One of my earliest “controversial” articles that made the watch industry raise its brow was on the first release of the Vacheron Constantin Quai de l’Ile watch collection from back in 2008. I more or less panned the concept and execution of the watch. But did so in a way that allowed even Vacheron Constantin to appreciate and respect my feedback. Last year I was told in confidence by them that the Qaui de l’Ile (QDI) was going to be redesigned, and I felt a moment of pride that my opinions are valuable to at least a few people.
The original QDI suffered (in my opinion) on a few fronts. First was the eye straining design that make it hard to read. Second was the “passport” protections of the dial, and third was the fallacy of “customization.” You can read all about my thoughts in the previous article. Now, slated for release in 2011, Vacheron Constantin will release a new version of the QDI. I still can’t pronounce the name of the watch to save my life, but I like it a lot better. Retained is the case design which I quite liked, and new is an updated movement and much easier to read dial.
Aside from the Overseas, VC (Vacheron Constantin) has more or less no watches for casual wear, sport situations, or anything that isn’t super classy or super complicated. So the QDI was sort of meant to be it. VC wanted (still wants) to have offerings that appeal to younger watch buyers. While the brand is doing really well with their core collection pieces, not sure how well that “age push downward” has been going. Don’t get my wrong, there are a lot of VC watches I like, but I would never think to wear one while wearing shorts and drinking a beer.

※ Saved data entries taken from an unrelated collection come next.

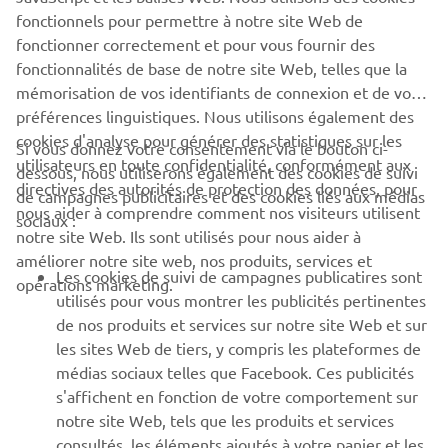
fonctionnels pour permettre à notre site Web de
fonctionner correctement et pour vous fournir des
fonctionnalités de base de notre site Web, telles que la
mémorisation de vos identifiants de connexion et de vos
préférences linguistiques. Nous utilisons également des
cookies d'analyse pour générer des statistiques sur les
Si vous donnez votre consentement via le bouton ci-
utilisateurs en toute confidentialité, conformément aux
dessous, nous utiliserons également des cookies de suivi
directives des autorités de protection des données, pour
de campagnes publicitaires et des cookies liés aux médias
nous aider à comprendre comment nos visiteurs utilisent
sociaux :
notre site Web. Ils sont utilisés pour nous aider à
améliorer notre site web, nos produits, services et
Les cookies de suivi de campagnes publicatires sont
opérations marketing.
utilisés pour vous montrer les publicités pertinentes
de nos produits et services sur notre site Web et sur
les sites Web de tiers, y compris les plateformes de
médias sociaux telles que Facebook. Ces publicités
s'affichent en fonction de votre comportement sur
notre site Web, tels que les produits et services
consultés, les éléments ajoutés à votre panier et les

The new QDI watch is called the Vacheron Constantin Quai de l’Ile Retrograde Annual Calendar. As such, you’ll note that it has an annual calendar with a retrograde date hand. The movement is new, but not radical in its difference from the calendar movement from the old QDI. Basically VC just made a few changes, adding the moon phase complication, removing the power reserve indicator, and maybe a few other things. The movement is the beautifully in-house made Calibre 2460 QRA automatic movement. It has a Seal of Geneva on it and a pretty black/gray ruthenium plated 22k gold rotor. The moon phase indicator needs adjustment once each 122 years (assuming the watch is running all the time), and the calendar needs to be adjusted only once a year. The difference between an annual and perpetual calendar are only slight, and annual ones are much less expensive.
The dial is very simple compared to what the watch used to have. It has a simple and straight forward look that is pleasant. It isn’t going to win any awards in terms of creativity, but it is something I would gladly wear. The dial has some pleasing vertical texturing as well. I do like the large applied gold hour makers and hands (even though the hands are still arguably too simple).

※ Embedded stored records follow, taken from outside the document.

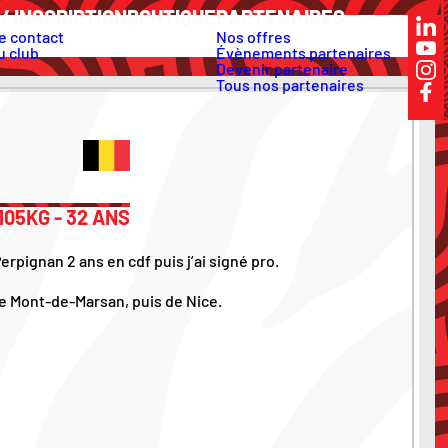
/ INSCRIPTION
BOUTIQUE
PARTENAIRES
e contact
Nos offres
u club
Évènements partenaires
Devenir partenaire
Tous nos partenaires
 105KG - 32 ANS
erpignan 2 ans en cdf puis j’ai signé pro.
de Mont-de-Marsan, puis de Nice.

While the passport and strange dial are gone, the “customization” is still there. Vacheron Constantin is careful this time around to point at that customization means choosing from a few predefined options. I guess over the last few years watch brands have realized that people are actually reading the press releases that barely put any effort into, and are in turn scrutinizing them. As such, the new QDI seven part watch case can be constructed from a few metals, and I believe you can also selectively choose the finishing (polished, brushed, etc…) on the various case parts. According the VC the case has 700 possible combos to choose from.

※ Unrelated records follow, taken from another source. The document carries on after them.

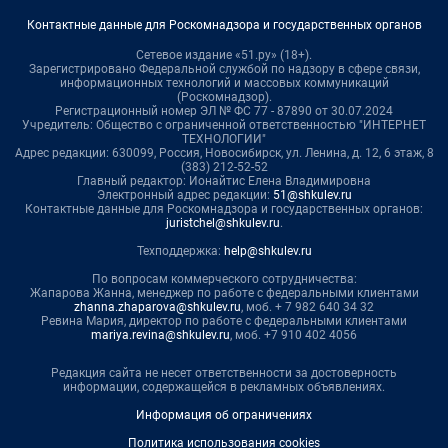
Контактные данные для Роскомнадзора и государственных органов
Сетевое издание «51.ру» (18+).
Зарегистрировано Федеральной службой по надзору в сфере связи,
информационных технологий и массовых коммуникаций
(Роскомнадзор).
Регистрационный номер ЭЛ № ФС 77 - 87890 от 30.07.2024
Учредитель: Общество с ограниченной ответственностью "ИНТЕРНЕТ
ТЕХНОЛОГИИ"
Адрес редакции: 630099, Россия, Новосибирск, ул. Ленина, д. 12, 6 этаж, 8
(383) 212-52-52
Главный редактор: Ионайтис Елена Владимировна
Электронный адрес редакции:
51@shkulev.ru
Контактные данные для Роскомнадзора и государственных органов:
juristchel@shkulev.ru
.
Техподдержка:
help@shkulev.ru
По вопросам коммерческого сотрудничества:
Жапарова Жанна, менеджер по работе с федеральными клиентами
zhanna.zhaparova@shkulev.ru
, моб. + 7 982 640 34 32
Ревина Мария, директор по работе с федеральными клиентами
mariya.revina@shkulev.ru
, моб. +7 910 402 4056
Редакция сайта не несет ответственности за достоверность
информации, содержащейся в рекламных объявлениях.
Информация об ограничениях
Политика использования cookies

Even though the new QDI is a toned-down version of the original one, it does feel more like a Vacheron Constantin. To be honest, VC didn’t really that much to change the watch – it is more like a project refresh. The piece now has a classic feel to it, and the case still looks great after two years. This is the QDI that should have come out in 2008, but it will be here for 2011. Glad Vacheron Constantin heeded the advice I, and I am sure other people, gave them. The Vacheron Constantin Quai de l’Ile Retrograde Annual Calendar watch will show up for sale sometime in 2011 and be officially unveiled in January.